Either way, I guess your portrait of reality is insensitive to such things. The nodes of the web are frame-dependent due to, at a fine scale, the Higgs mechanism, while the edges are non-inertial. Like a non-inertial plenum or singularity resolved into a discretised web by choice of inertial frame.
Quoting Kenosha Kid
Wait isn't the concept of a reference frame for the speed of light meaningless? It doesn't make sense to talk about a frame where light is at rest since it's always moving at c, no?
Yes, but also the concepts of duration and distance. As the new Nobel laureate Sir Roger Penrose says, photons can't get bored.
So are you suggesting that the reference frame of a photon is meaningless as well as the concept of duration and distance?
The notion of duration and distance is meaningless for a photon, yes. While you can't choose a reference frame with a velocity of c, you can see that the proper duration of a photon is zero by taking the limit v->c.
Sorry, I thought you meant they were meaningless in general (a bit tired right now), though I'm still not sure about the use of phrases like "for a photon" when it seems like the very idea of a perspective for light or other massless particles just simply doesn't make sense. Talking about the limit as v->c is different from talking about the situation of when v=c. This isn't to say that light does "experience" time or space or that it doesn't but rather that the whole notion is just undefined like 1/0.
You can still calculate invariant quantities for photons even if you cannot construct a rest frame for them. The proper time is an example.
Quoting Mr Bee
Literally the same in fact. The reason why you cannot have a rest frame for the speed c is that the transforms from other frames are inversely proportional to the square root of (1 - v/c). When v = c, you get 1/0.

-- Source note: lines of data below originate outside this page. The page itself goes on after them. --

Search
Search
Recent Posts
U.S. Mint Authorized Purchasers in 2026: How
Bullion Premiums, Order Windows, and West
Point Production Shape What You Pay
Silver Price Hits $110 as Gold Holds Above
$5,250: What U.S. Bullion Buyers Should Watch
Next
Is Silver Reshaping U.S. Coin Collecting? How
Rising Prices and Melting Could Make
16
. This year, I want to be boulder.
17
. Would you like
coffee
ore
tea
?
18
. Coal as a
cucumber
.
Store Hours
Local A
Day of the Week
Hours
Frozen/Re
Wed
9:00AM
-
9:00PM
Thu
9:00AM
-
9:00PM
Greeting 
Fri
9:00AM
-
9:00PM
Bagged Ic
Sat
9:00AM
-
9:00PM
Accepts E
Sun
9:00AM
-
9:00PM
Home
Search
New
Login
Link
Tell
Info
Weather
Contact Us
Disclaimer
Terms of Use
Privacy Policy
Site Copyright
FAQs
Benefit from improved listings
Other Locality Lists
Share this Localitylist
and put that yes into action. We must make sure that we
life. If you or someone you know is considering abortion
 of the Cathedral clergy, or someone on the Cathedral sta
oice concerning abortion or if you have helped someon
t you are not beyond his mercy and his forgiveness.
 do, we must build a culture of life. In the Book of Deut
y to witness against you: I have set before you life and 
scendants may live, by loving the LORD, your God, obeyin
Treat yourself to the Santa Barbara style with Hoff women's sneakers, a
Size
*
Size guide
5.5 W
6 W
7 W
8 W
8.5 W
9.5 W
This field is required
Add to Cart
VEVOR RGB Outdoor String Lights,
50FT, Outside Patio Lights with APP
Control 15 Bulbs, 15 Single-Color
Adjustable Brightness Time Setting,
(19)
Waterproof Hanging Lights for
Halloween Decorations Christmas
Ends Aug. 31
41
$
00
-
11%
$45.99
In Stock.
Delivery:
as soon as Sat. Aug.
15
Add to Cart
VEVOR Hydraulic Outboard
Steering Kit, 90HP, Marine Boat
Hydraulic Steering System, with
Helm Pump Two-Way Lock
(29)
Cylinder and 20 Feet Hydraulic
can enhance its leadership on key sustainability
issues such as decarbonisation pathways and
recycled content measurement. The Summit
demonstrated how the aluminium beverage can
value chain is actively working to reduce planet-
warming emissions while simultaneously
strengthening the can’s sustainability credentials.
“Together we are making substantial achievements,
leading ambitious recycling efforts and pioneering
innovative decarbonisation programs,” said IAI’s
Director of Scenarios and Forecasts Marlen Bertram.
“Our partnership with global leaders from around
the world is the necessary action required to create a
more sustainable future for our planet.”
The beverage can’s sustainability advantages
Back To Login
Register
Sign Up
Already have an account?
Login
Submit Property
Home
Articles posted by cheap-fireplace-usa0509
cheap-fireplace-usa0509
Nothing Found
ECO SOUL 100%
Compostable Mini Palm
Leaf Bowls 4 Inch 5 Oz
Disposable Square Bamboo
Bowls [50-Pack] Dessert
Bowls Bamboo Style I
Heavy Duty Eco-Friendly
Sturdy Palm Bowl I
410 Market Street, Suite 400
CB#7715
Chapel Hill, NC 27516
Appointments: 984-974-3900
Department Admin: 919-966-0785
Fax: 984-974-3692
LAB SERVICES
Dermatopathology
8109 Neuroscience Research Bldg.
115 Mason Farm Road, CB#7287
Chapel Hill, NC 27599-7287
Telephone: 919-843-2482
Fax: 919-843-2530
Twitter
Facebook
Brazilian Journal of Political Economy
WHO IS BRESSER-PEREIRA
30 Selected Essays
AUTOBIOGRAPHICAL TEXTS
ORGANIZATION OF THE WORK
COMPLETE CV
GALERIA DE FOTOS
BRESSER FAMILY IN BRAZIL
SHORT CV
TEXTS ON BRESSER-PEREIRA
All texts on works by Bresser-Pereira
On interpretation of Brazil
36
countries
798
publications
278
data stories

My point still stands that I don't think we should call it the "perspective" of a photon, certainly not the "reference frame". Then again, I feel like that is neither here nor there with respect to the topic of this thread, so sorry for derailing it.
Quoting Kenosha Kid
Exactly. I thought I missed something last night. The maths get very unhappy when you try v=c which is why the situation of an object travelling at the speed of light isn't applicable for relativity theory. That's why you need to rely on talk of the limit instead (like 1/x as x->0), but that isn't really the same as talking about the case when v=c (or when x=0 for 1/x), as I stated earlier.